- The Sushiswap team has recovered hundreds of ETH stolen in a smart contract exploit over the weekend
- A white hat security process has enabled the recovery of one-fifth of the $3.3 million stolen
- It is hoped that more will be recovered this week
A glitch in the Sushiswap protocol over the weekend resulted in losses exceeding $3 million on April 9, although a ”large portion of affected funds” have since been recovered. The exploit, which was blamed on faulty code in a trading aggregator, caused $3.3 million in losses in just a few hours, and came after Sushi head developer, Jared Grey, responded to the community following a recent subpoena from the Securities and Exchange Commission (SEC) regarding potential charges over the sale of securities.
300 ETH Recovered
Sushiswap users were alerted to the vulnerability in Sushi’s Router Processor 2 contract via security firm Peckshield, which tweeted about the issue on Saturday evening:
It seems the @Sushiswap RouterProcessor2 contact has an approve-related bug, which leads to the loss of >$3.3M loss (about 1800 eth) from @0xSifu.
If you have approved https://t.co/E1YvC6VZsP, please *REVOKE* ASAP!
One example hack tx: https://t.co/ldg0ww3hAN pic.twitter.com/OauLbIgE0Q
— PeckShield Inc. (@peckshield) April 9, 2023
The wallet targeted was that belonging to prominent crypto community member Sifu, with the “approve-related bug” in Sushiswap’s RouterProcessor2 contract manipulated to allow the theft of 1,800 ETH from Sifu’s wallet. This fact immediately led to some speculating on the nature of the hack, or more pertinently, the victim:
Had to be with sifu, ever present in all kinds of scams
— Mahad Bajwa (@mahad_bajwa) April 9, 2023
Why is sifu and sissyfus still out of jail?
— Piu (💙,🧡) (@0xPiu) April 9, 2023
Following news of the exploit, Grey urged users to revoke permissions for all contracts on the protocol, saying that the team was “working with security teams to mitigate the issue”. Later on Sunday, he revealed the good news that most of the stolen funds had been recovered and that the team was working on getting the rest back:
We’ve confirmed recovery of more than 300ETH from CoffeeBabe of Sifu’s stolen funds. We’re in contact with Lido’s team regarding 700 more ETH.

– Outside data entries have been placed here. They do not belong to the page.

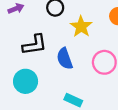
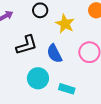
cyan circle: (26, 81) -> (38, 78), moved

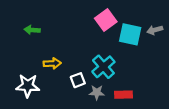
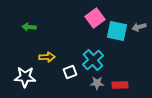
gray star: (97, 92) -> (97, 83), moved
red rectangle: (124, 95) -> (120, 85), moved

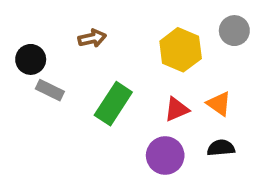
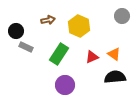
yellow hexagon: (181, 50) -> (79, 26), moved
black semicircle: (221, 148) -> (115, 77), size x1.5
purple circle: (165, 155) -> (65, 85), moved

— Jared Grey (@jaredgrey) April 9, 2023
Busy Time for Sushiswap
Grey’s intervention came at a busy time for him and the Sushiswap team. Just the prior day he had posted a response to some of the most pressing questions raised by the community following the subpoena issued by the SEC over its suggestions that SUSHI tokens constituted securities:
The SEC’s investigation is a non-public, fact-finding inquiry trying to determine whether there have been any violations of the federal securities laws. To the best of our knowledge, the SEC has not (as of this writing) made any conclusions that anyone affiliated with Sushi has violated United States federal securities laws.
A hefty fine could be coming Sushiswap’s way if the team is found guilty of an unregistered securities sale, which is why a legal defense fund was established on March 21.